Export Queue Recipe | Apache Fluo

Background

Fluo is not suited for servicing low latency queries for two reasons. First, the implementation of transactions are designed for throughput. To get throughput, transactions recover lazily from failures and may wait on other transactions. Both of these design decisions can lead to delays of individual transactions, but do not negatively impact throughput. The second reason is that Fluo observers executing transactions will likely cause a large number of random accesses. This could lead to high response time variability for an individual random access. This variability would not impede throughput but would impede the goal of low latency.

One way to make data transformed by Fluo available for low latency queries is to export that data to another system. For example Fluo could run on cluster A, continually transforming a large data set, and exporting data to Accumulo tables on cluster B. The tables on cluster B would service user queries. Fluo Recipes has built in support for exporting to Accumulo, however this recipe can be used to export to systems other than Accumulo, like Redis, Elasticsearch, MySQL, etc.

Exporting data from Fluo is easy to get wrong which is why this recipe exists. To understand what can go wrong consider the following example observer transaction.

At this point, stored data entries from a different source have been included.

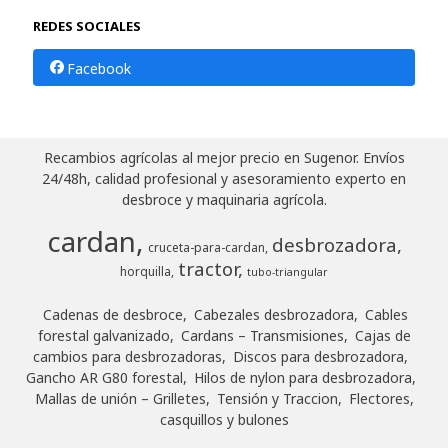
REDES SOCIALES
Facebook
Recambios agrícolas al mejor precio en Sugenor. Envíos
24/48h, calidad profesional y asesoramiento experto en
desbroce y maquinaria agrícola.
cardan
desbrozadora
cruceta-para-cardan
tractor
horquilla
tubo-triangular
Cadenas de desbroce
Cabezales desbrozadora
Cables
forestal galvanizado
Cardans – Transmisiones
Cajas de
cambios para desbrozadoras
Discos para desbrozadora
Gancho AR G80 forestal
Hilos de nylon para desbrozadora
Mallas de unión – Grilletes
Tensión y Traccion
Flectores,
casquillos y bulones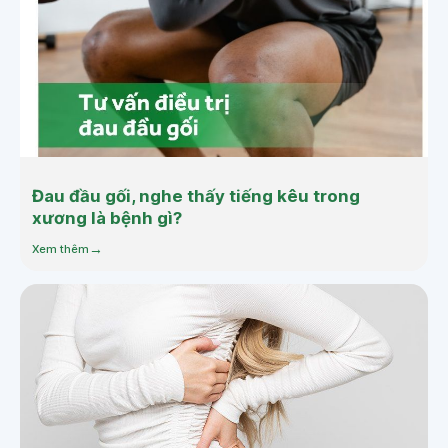
Đau đầu gối, nghe thấy tiếng kêu trong
xương là bệnh gì?
Xem thêm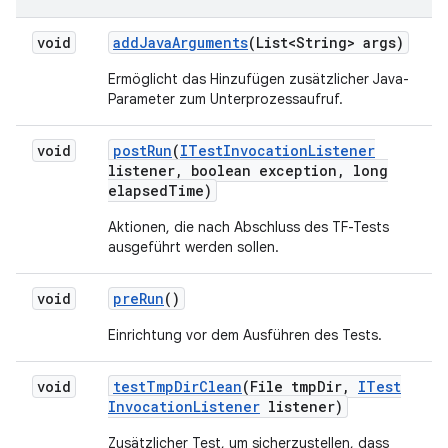
void
add
Java
Arguments
(List<String> args)
Ermöglicht das Hinzufügen zusätzlicher Java-
Parameter zum Unterprozessaufruf.
void
post
Run
(
ITest
Invocation
Listener
listener
,
boolean exception
,
long
elapsed
Time)
Aktionen, die nach Abschluss des TF-Tests
ausgeführt werden sollen.
void
pre
Run
()
Einrichtung vor dem Ausführen des Tests.
void
test
Tmp
Dir
Clean
(File tmp
Dir
,
ITest
Invocation
Listener
listener)
Zusätzlicher Test, um sicherzustellen, dass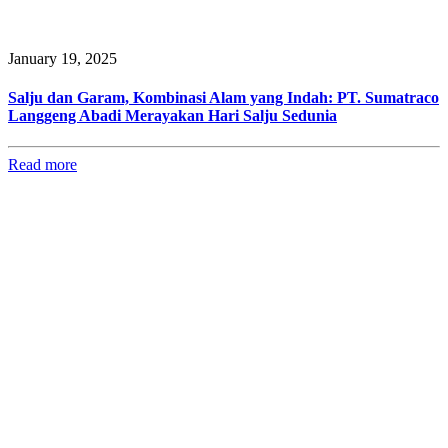
January 19, 2025
Salju dan Garam, Kombinasi Alam yang Indah: PT. Sumatraco
Langgeng Abadi Merayakan Hari Salju Sedunia
Read more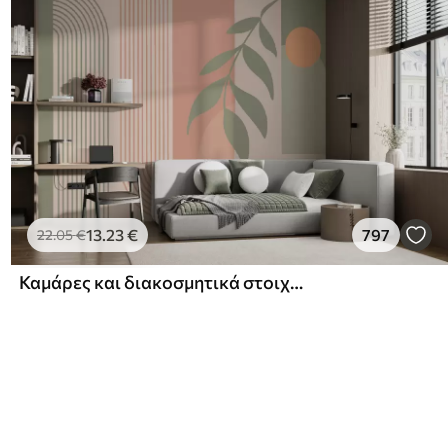
13
.23
€
797
22
.05
€
Καμάρες και διακοσμητικά στοιχεία σε στυλ boho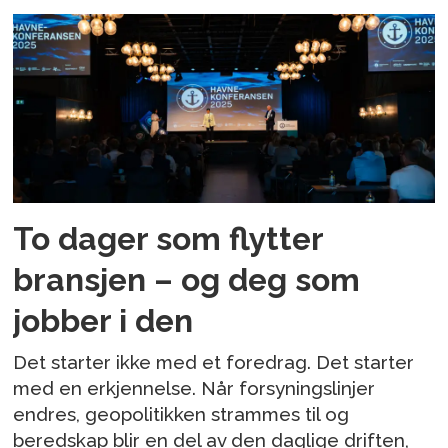
To dager som flytter
bransjen – og deg som
jobber i den
Det starter ikke med et foredrag. Det starter
med en erkjennelse. Når forsyningslinjer
endres, geopolitikken strammes til og
beredskap blir en del av den daglige driften,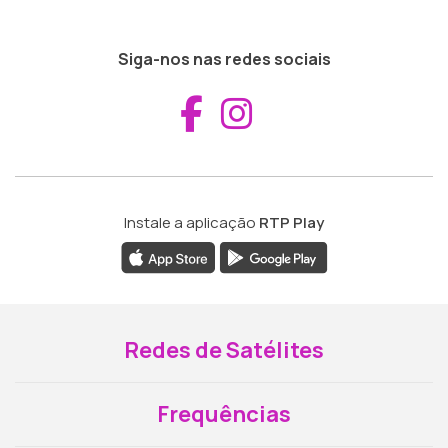
Siga-nos nas redes sociais
Aceder ao Fac
Aceder ao I
Instale a aplicação
RTP Play
Redes de Satélites
Frequências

public class MyObserver implements StringObserver {

    static final Column UPDATE_COL = new Column("meta", "numUpdates");
    static final Column COUNTER_COL = new Column("meta", "counter1");

    //represents a Query system external to Fluo that is updated by Fluo
    QuerySystem querySystem;

    @Override
    public void process(TransactionBase tx, String row, Column col) {

       int oldCount = Integer.parseInt(tx.gets(row, COUNTER_COL, "0"));
       int numUpdates = Integer.parseInt(tx.gets(row, UPDATE_COL, "0"));
       int newCount = oldCount + numUpdates;

       tx.set(row, COUNTER_COL, "" + newCount);
       tx.delete(row, UPDATE_COL);

        //Build an inverted index in the query system, based on count from the
        //meta:counter1 column in fluo.  Do this by creating rows for the
        //external query system based on the count.
        String oldCountRow = String.format("%06d", oldCount);
        String newCountRow = String.format("%06d", newCount);

        //add a new entry to the inverted index
        querySystem.insertRow(newCountRow, row);
        //remove the old entry from the inverted index
        querySystem.deleteRow(oldCountRow, row);
    }
}

The above example would keep the external index up to date beautifully as long as the following conditions are met.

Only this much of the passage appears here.